-- REQUIRED WORK --
Copy every line below where the string "Apple" is found.

(Page-level text extractions)
>>>

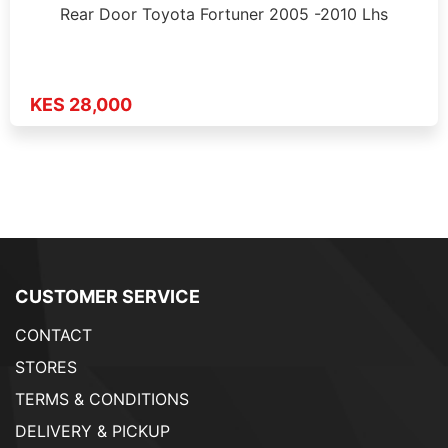
Rear Door Toyota Fortuner 2005 -2010 Lhs
KES 28,000
CUSTOMER SERVICE
CONTACT
STORES
TERMS & CONDITIONS
DELIVERY & PICKUP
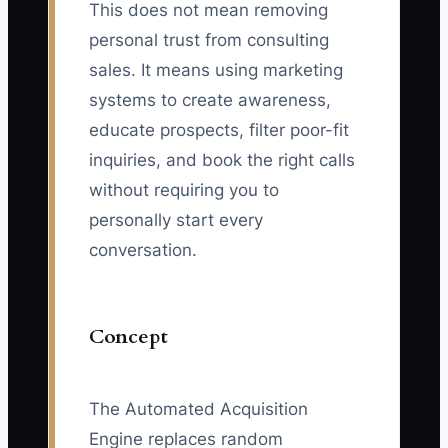
This does not mean removing
personal trust from consulting
sales. It means using marketing
systems to create awareness,
educate prospects, filter poor-fit
inquiries, and book the right calls
without requiring you to
personally start every
conversation.
Concept
The Automated Acquisition
Engine replaces random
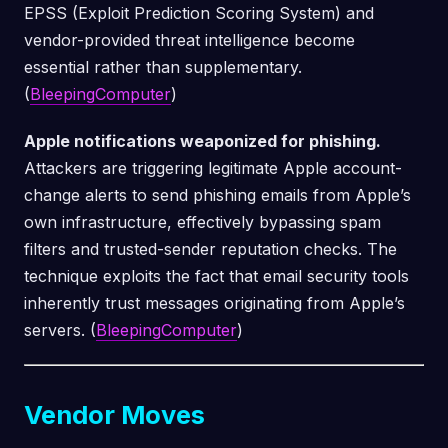
EPSS (Exploit Prediction Scoring System) and
vendor-provided threat intelligence become
essential rather than supplementary.
(
BleepingComputer
)
Apple notifications weaponized for phishing.
Attackers are triggering legitimate Apple account-
change alerts to send phishing emails from Apple’s
own infrastructure, effectively bypassing spam
filters and trusted-sender reputation checks. The
technique exploits the fact that email security tools
inherently trust messages originating from Apple’s
servers. (
BleepingComputer
)
Vendor Moves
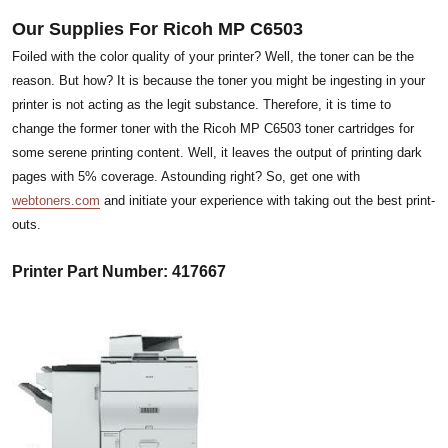
Our Supplies For Ricoh MP C6503
Foiled with the color quality of your printer? Well, the toner can be the
reason. But how? It is because the toner you might be ingesting in your
printer is not acting as the legit substance. Therefore, it is time to
change the former toner with the Ricoh MP C6503 toner cartridges for
some serene printing content. Well, it leaves the output of printing dark
pages with 5% coverage. Astounding right? So, get one with
webtoners.com
and initiate your experience with taking out the best print-
outs.
Printer Part Number: 417667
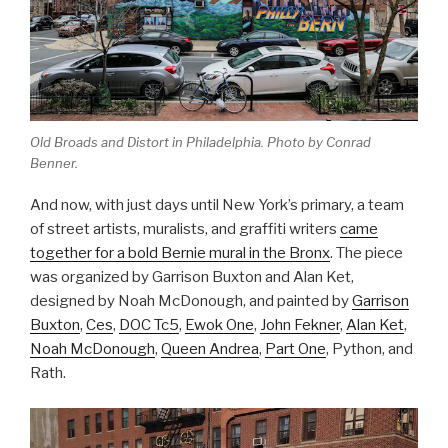
Old Broads and Distort in Philadelphia. Photo by Conrad
Benner.
And now, with just days until New York’s primary, a team
of street artists, muralists, and graffiti writers
came
together for a bold Bernie mural in the Bronx
. The piece
was organized by
Garrison Buxton and Alan Ket,
designed by Noah McDonough, and painted by
Garrison
Buxton
,
Ces
,
DOC Tc5
,
Ewok One
,
John Fekner
,
Alan Ket
,
Noah McDonough
,
Queen Andrea
,
Part One
, Python, and
Rath.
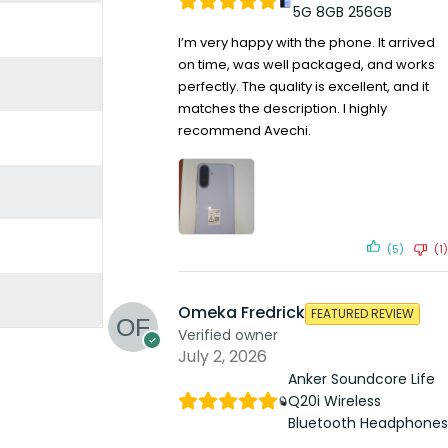
5G 8GB 256GB
I’m very happy with the phone. It arrived
on time, was well packaged, and works
perfectly. The quality is excellent, and it
matches the description. I highly
recommend Avechi.
(5)
(1)
Omeka Fredrick
FEATURED REVIEW
Verified owner
July 2, 2026
Anker Soundcore Life
Q20i Wireless
Bluetooth Headphones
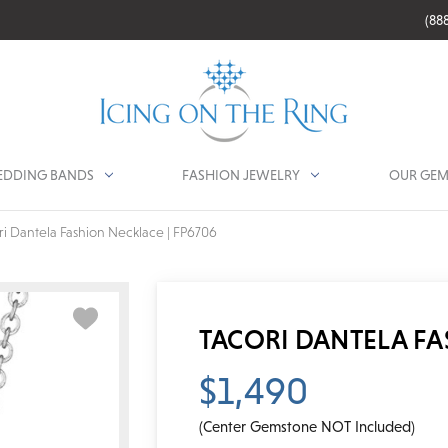
(88
DDING BANDS
FASHION JEWELRY
OUR GEM
ri Dantela Fashion Necklace | FP6706
TACORI DANTELA FA
$1,490
(Center Gemstone NOT Included)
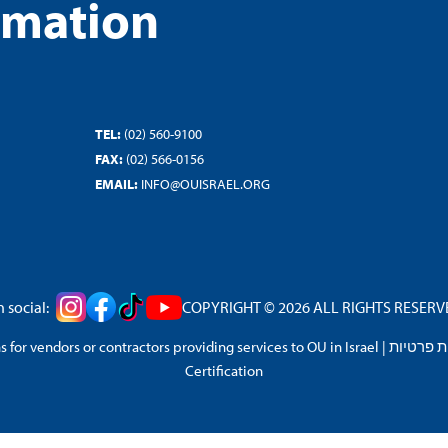
rmation
TEL:
(02) 560-9100
FAX:
(02) 566-0156
EMAIL:
INFO@OUISRAEL.ORG
 social:
COPYRIGHT © 2026 ALL RIGHTS RESERVED
 for vendors or contractors providing services to OU in Israel
|
מדיניות 
Certification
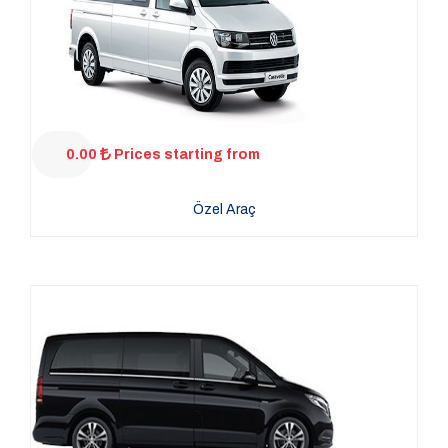
0.00
Prices starting from
Özel Araç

<<<

-- OUTPUT BELOW --
Apple notifications weaponized for phishing.
Attackers are triggering legitimate Apple account-
change alerts to send phishing emails from Apple’s
inherently trust messages originating from Apple’s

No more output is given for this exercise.